We had to model the phone from a physical model as we had no CAD data, so we scanned it for accuracy then expertly modelled it to make it smooth, accurate and optimised so that rendering 2000+ of them wouldn’t be an issue. We modelled details including the camera inners with lens and USB port as these are the small details which help pick up subtle lighting differences and detail when modelling, that doing by texture wouldn’t give.
We have done many jobs where many small items make up a large object, so we have procedures and processes designed to speed this up.
Once we had modelled and specified the the phones positions, we swapped out the proxy low-res phone models, switched to our high resolution 20,000 poly version, which with over 2000 phones making up the structure of the Pegasus, meant we had over 40 million polygons in the scene! As we were rendering at 8k resolution, this meant we could see every detail close-up.

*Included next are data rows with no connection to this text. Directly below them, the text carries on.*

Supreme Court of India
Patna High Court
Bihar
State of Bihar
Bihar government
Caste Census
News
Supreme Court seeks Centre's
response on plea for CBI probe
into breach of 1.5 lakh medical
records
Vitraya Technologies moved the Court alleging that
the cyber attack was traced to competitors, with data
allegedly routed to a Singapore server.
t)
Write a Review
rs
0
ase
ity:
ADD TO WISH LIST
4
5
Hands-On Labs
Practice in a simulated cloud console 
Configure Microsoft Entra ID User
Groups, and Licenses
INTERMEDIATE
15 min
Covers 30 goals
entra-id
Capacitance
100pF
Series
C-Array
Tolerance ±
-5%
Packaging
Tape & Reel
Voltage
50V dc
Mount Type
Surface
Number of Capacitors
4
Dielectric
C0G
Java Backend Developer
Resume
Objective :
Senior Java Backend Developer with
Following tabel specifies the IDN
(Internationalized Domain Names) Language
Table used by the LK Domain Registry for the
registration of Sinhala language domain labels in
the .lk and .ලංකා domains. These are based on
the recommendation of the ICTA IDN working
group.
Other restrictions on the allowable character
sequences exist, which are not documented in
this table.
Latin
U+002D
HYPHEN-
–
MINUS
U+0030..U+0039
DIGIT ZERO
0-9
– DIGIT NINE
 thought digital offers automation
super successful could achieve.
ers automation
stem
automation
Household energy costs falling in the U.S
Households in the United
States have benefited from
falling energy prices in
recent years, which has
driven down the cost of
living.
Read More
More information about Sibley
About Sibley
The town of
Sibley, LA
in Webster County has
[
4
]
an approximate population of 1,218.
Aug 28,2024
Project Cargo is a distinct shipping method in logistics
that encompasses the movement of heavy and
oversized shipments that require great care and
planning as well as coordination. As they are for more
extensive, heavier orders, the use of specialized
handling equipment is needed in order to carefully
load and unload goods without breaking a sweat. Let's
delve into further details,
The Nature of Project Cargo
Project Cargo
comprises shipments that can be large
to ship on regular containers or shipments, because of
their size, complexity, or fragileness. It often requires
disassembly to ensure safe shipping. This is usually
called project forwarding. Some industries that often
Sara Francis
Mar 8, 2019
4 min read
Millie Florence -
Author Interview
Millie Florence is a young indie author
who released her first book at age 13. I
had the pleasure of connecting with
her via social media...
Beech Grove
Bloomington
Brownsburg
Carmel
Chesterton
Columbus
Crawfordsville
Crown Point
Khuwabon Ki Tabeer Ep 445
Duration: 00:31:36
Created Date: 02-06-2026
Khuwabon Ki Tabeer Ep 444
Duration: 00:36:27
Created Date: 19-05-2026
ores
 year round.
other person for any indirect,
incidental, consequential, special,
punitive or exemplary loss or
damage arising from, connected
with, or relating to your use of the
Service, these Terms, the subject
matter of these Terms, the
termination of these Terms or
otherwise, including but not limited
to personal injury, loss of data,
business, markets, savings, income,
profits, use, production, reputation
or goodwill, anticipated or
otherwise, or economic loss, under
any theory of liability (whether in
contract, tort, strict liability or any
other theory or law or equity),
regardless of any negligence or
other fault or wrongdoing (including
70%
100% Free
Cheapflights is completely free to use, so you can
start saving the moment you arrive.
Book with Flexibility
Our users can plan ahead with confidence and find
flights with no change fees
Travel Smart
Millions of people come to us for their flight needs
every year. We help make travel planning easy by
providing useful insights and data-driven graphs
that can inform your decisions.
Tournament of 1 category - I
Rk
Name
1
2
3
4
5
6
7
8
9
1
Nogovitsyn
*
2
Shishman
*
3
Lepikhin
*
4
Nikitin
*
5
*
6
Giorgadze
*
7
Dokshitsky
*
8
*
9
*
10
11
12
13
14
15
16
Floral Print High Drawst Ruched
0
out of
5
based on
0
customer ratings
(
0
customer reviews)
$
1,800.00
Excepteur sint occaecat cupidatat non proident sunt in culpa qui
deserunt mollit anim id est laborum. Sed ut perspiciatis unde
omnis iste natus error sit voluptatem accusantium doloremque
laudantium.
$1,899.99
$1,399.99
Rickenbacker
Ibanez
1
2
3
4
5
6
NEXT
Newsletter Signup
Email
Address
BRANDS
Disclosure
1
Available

The next challenge was lighting; trying to get a smooth rim-lit look with such a facetted shape we encountered issues straight away, with the falloff from lights not being smooth across the model because of the angular nature of the geometry. We created a complex light rig involving curved lights to light small parts of the Pegasus with different lights and then at the rendering stage, we rendered multiple versions of lighting setups allowing our retoucher’s to paint in extra lighting and reflection where they felt it was necessary to get a nice result.
Its projects like this which would be almost impossible without CGI, the lighting was so complex that there is no way it could have been done in a studio with photography. We ensure we invest time heavily at the start of projects like this; modelling accurately and preparing it for good detail levels so we can re-use the original phone asset and render an individual phone at high resolution for further product shots.
This is highly valuable as advertising campaigns are more and more integrated across digital, print and motion platforms.